START Records to process

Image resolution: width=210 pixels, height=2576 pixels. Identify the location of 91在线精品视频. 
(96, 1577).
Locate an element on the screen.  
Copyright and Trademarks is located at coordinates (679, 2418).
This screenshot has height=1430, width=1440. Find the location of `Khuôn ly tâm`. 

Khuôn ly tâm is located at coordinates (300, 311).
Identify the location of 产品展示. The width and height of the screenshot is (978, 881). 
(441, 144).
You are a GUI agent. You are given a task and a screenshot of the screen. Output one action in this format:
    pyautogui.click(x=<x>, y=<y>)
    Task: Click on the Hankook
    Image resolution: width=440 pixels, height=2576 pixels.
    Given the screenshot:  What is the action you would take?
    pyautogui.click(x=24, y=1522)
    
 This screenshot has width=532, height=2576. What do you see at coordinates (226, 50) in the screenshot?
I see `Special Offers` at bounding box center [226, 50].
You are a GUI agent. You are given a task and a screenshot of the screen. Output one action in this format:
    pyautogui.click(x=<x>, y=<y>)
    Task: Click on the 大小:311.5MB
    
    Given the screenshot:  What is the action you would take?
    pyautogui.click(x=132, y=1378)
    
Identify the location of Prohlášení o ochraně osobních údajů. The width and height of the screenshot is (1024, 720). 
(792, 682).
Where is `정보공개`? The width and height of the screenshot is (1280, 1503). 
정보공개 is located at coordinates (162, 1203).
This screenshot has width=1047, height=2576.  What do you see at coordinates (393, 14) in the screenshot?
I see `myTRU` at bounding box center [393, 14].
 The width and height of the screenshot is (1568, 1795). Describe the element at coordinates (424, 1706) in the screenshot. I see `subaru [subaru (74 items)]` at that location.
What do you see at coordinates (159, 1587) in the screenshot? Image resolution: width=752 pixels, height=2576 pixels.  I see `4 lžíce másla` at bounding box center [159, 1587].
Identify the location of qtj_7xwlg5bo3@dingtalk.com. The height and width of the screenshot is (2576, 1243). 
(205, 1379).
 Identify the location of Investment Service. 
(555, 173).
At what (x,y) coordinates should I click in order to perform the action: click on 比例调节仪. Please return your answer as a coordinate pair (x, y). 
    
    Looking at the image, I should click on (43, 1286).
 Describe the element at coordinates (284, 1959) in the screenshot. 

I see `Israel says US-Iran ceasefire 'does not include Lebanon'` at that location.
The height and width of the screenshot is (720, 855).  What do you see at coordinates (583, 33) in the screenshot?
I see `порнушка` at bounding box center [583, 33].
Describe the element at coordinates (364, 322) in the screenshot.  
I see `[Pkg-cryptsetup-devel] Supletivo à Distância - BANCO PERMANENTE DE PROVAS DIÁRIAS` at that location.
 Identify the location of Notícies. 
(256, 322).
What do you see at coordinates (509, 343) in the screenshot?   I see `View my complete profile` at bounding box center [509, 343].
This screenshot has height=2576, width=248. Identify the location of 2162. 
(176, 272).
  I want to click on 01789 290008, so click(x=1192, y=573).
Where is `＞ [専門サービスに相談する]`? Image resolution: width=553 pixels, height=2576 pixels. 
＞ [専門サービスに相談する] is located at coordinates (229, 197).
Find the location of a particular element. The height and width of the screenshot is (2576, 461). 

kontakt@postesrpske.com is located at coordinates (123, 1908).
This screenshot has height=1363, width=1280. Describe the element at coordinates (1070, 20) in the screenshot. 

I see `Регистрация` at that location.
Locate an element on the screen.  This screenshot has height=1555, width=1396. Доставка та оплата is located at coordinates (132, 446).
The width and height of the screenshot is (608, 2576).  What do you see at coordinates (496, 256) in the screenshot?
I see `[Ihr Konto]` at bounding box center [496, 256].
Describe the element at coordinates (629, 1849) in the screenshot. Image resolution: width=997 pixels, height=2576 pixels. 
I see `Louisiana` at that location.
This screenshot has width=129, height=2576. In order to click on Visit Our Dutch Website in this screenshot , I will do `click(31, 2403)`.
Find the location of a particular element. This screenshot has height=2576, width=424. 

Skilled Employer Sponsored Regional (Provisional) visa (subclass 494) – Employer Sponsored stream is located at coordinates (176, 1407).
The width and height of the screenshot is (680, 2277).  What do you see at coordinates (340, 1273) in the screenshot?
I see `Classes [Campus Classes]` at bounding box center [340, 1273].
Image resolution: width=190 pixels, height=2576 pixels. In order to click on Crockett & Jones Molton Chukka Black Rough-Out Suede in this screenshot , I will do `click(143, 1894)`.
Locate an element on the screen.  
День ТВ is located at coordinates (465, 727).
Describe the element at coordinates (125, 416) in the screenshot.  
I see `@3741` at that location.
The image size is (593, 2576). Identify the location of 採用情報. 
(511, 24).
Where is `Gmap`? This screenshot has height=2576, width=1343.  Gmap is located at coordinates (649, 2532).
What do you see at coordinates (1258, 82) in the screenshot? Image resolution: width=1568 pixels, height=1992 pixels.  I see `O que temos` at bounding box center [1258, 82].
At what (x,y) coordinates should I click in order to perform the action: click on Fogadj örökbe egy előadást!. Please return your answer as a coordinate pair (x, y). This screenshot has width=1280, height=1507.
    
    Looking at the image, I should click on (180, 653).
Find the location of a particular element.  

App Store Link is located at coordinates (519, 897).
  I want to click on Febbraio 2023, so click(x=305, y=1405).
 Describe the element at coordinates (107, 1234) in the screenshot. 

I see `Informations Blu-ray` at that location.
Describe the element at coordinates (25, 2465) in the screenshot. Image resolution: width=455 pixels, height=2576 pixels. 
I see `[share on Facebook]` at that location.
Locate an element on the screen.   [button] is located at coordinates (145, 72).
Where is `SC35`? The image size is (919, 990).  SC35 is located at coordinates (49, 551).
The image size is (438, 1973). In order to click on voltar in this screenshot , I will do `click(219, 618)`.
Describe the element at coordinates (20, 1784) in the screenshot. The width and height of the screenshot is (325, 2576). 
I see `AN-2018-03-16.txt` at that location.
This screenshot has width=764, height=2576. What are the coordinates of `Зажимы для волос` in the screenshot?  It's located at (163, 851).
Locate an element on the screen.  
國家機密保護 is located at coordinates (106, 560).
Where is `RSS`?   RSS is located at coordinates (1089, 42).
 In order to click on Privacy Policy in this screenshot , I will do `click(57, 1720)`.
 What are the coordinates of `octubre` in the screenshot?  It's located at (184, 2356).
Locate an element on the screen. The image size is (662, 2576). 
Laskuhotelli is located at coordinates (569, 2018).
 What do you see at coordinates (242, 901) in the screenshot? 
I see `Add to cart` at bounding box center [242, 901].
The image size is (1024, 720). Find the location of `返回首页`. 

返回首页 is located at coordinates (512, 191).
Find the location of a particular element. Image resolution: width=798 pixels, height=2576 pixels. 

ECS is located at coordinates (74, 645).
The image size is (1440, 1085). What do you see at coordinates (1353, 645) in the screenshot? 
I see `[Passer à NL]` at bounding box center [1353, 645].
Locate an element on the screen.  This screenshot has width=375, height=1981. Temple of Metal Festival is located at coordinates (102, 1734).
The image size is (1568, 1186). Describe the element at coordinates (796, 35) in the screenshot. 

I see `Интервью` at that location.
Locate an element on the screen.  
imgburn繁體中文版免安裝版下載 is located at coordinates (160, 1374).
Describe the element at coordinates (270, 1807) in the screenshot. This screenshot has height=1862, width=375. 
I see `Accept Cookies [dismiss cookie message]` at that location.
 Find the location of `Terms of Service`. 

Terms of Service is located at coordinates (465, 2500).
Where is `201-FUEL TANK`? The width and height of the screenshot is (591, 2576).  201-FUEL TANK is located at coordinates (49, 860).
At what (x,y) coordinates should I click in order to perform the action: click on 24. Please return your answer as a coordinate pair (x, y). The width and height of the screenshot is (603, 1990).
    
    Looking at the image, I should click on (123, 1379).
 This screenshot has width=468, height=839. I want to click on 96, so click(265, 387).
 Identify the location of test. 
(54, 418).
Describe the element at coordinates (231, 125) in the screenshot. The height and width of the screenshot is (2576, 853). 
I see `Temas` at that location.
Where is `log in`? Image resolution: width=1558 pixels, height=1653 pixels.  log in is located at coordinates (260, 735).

END Records to process

**Work item:**
In the records above, find the lines containing "will" and copy them.

**Answer to this task:**
This screenshot has width=129, height=2576. In order to click on Visit Our Dutch Website in this screenshot , I will do `click(31, 2403)`.
Image resolution: width=190 pixels, height=2576 pixels. In order to click on Crockett & Jones Molton Chukka Black Rough-Out Suede in this screenshot , I will do `click(143, 1894)`.
The image size is (438, 1973). In order to click on voltar in this screenshot , I will do `click(219, 618)`.
 In order to click on Privacy Policy in this screenshot , I will do `click(57, 1720)`.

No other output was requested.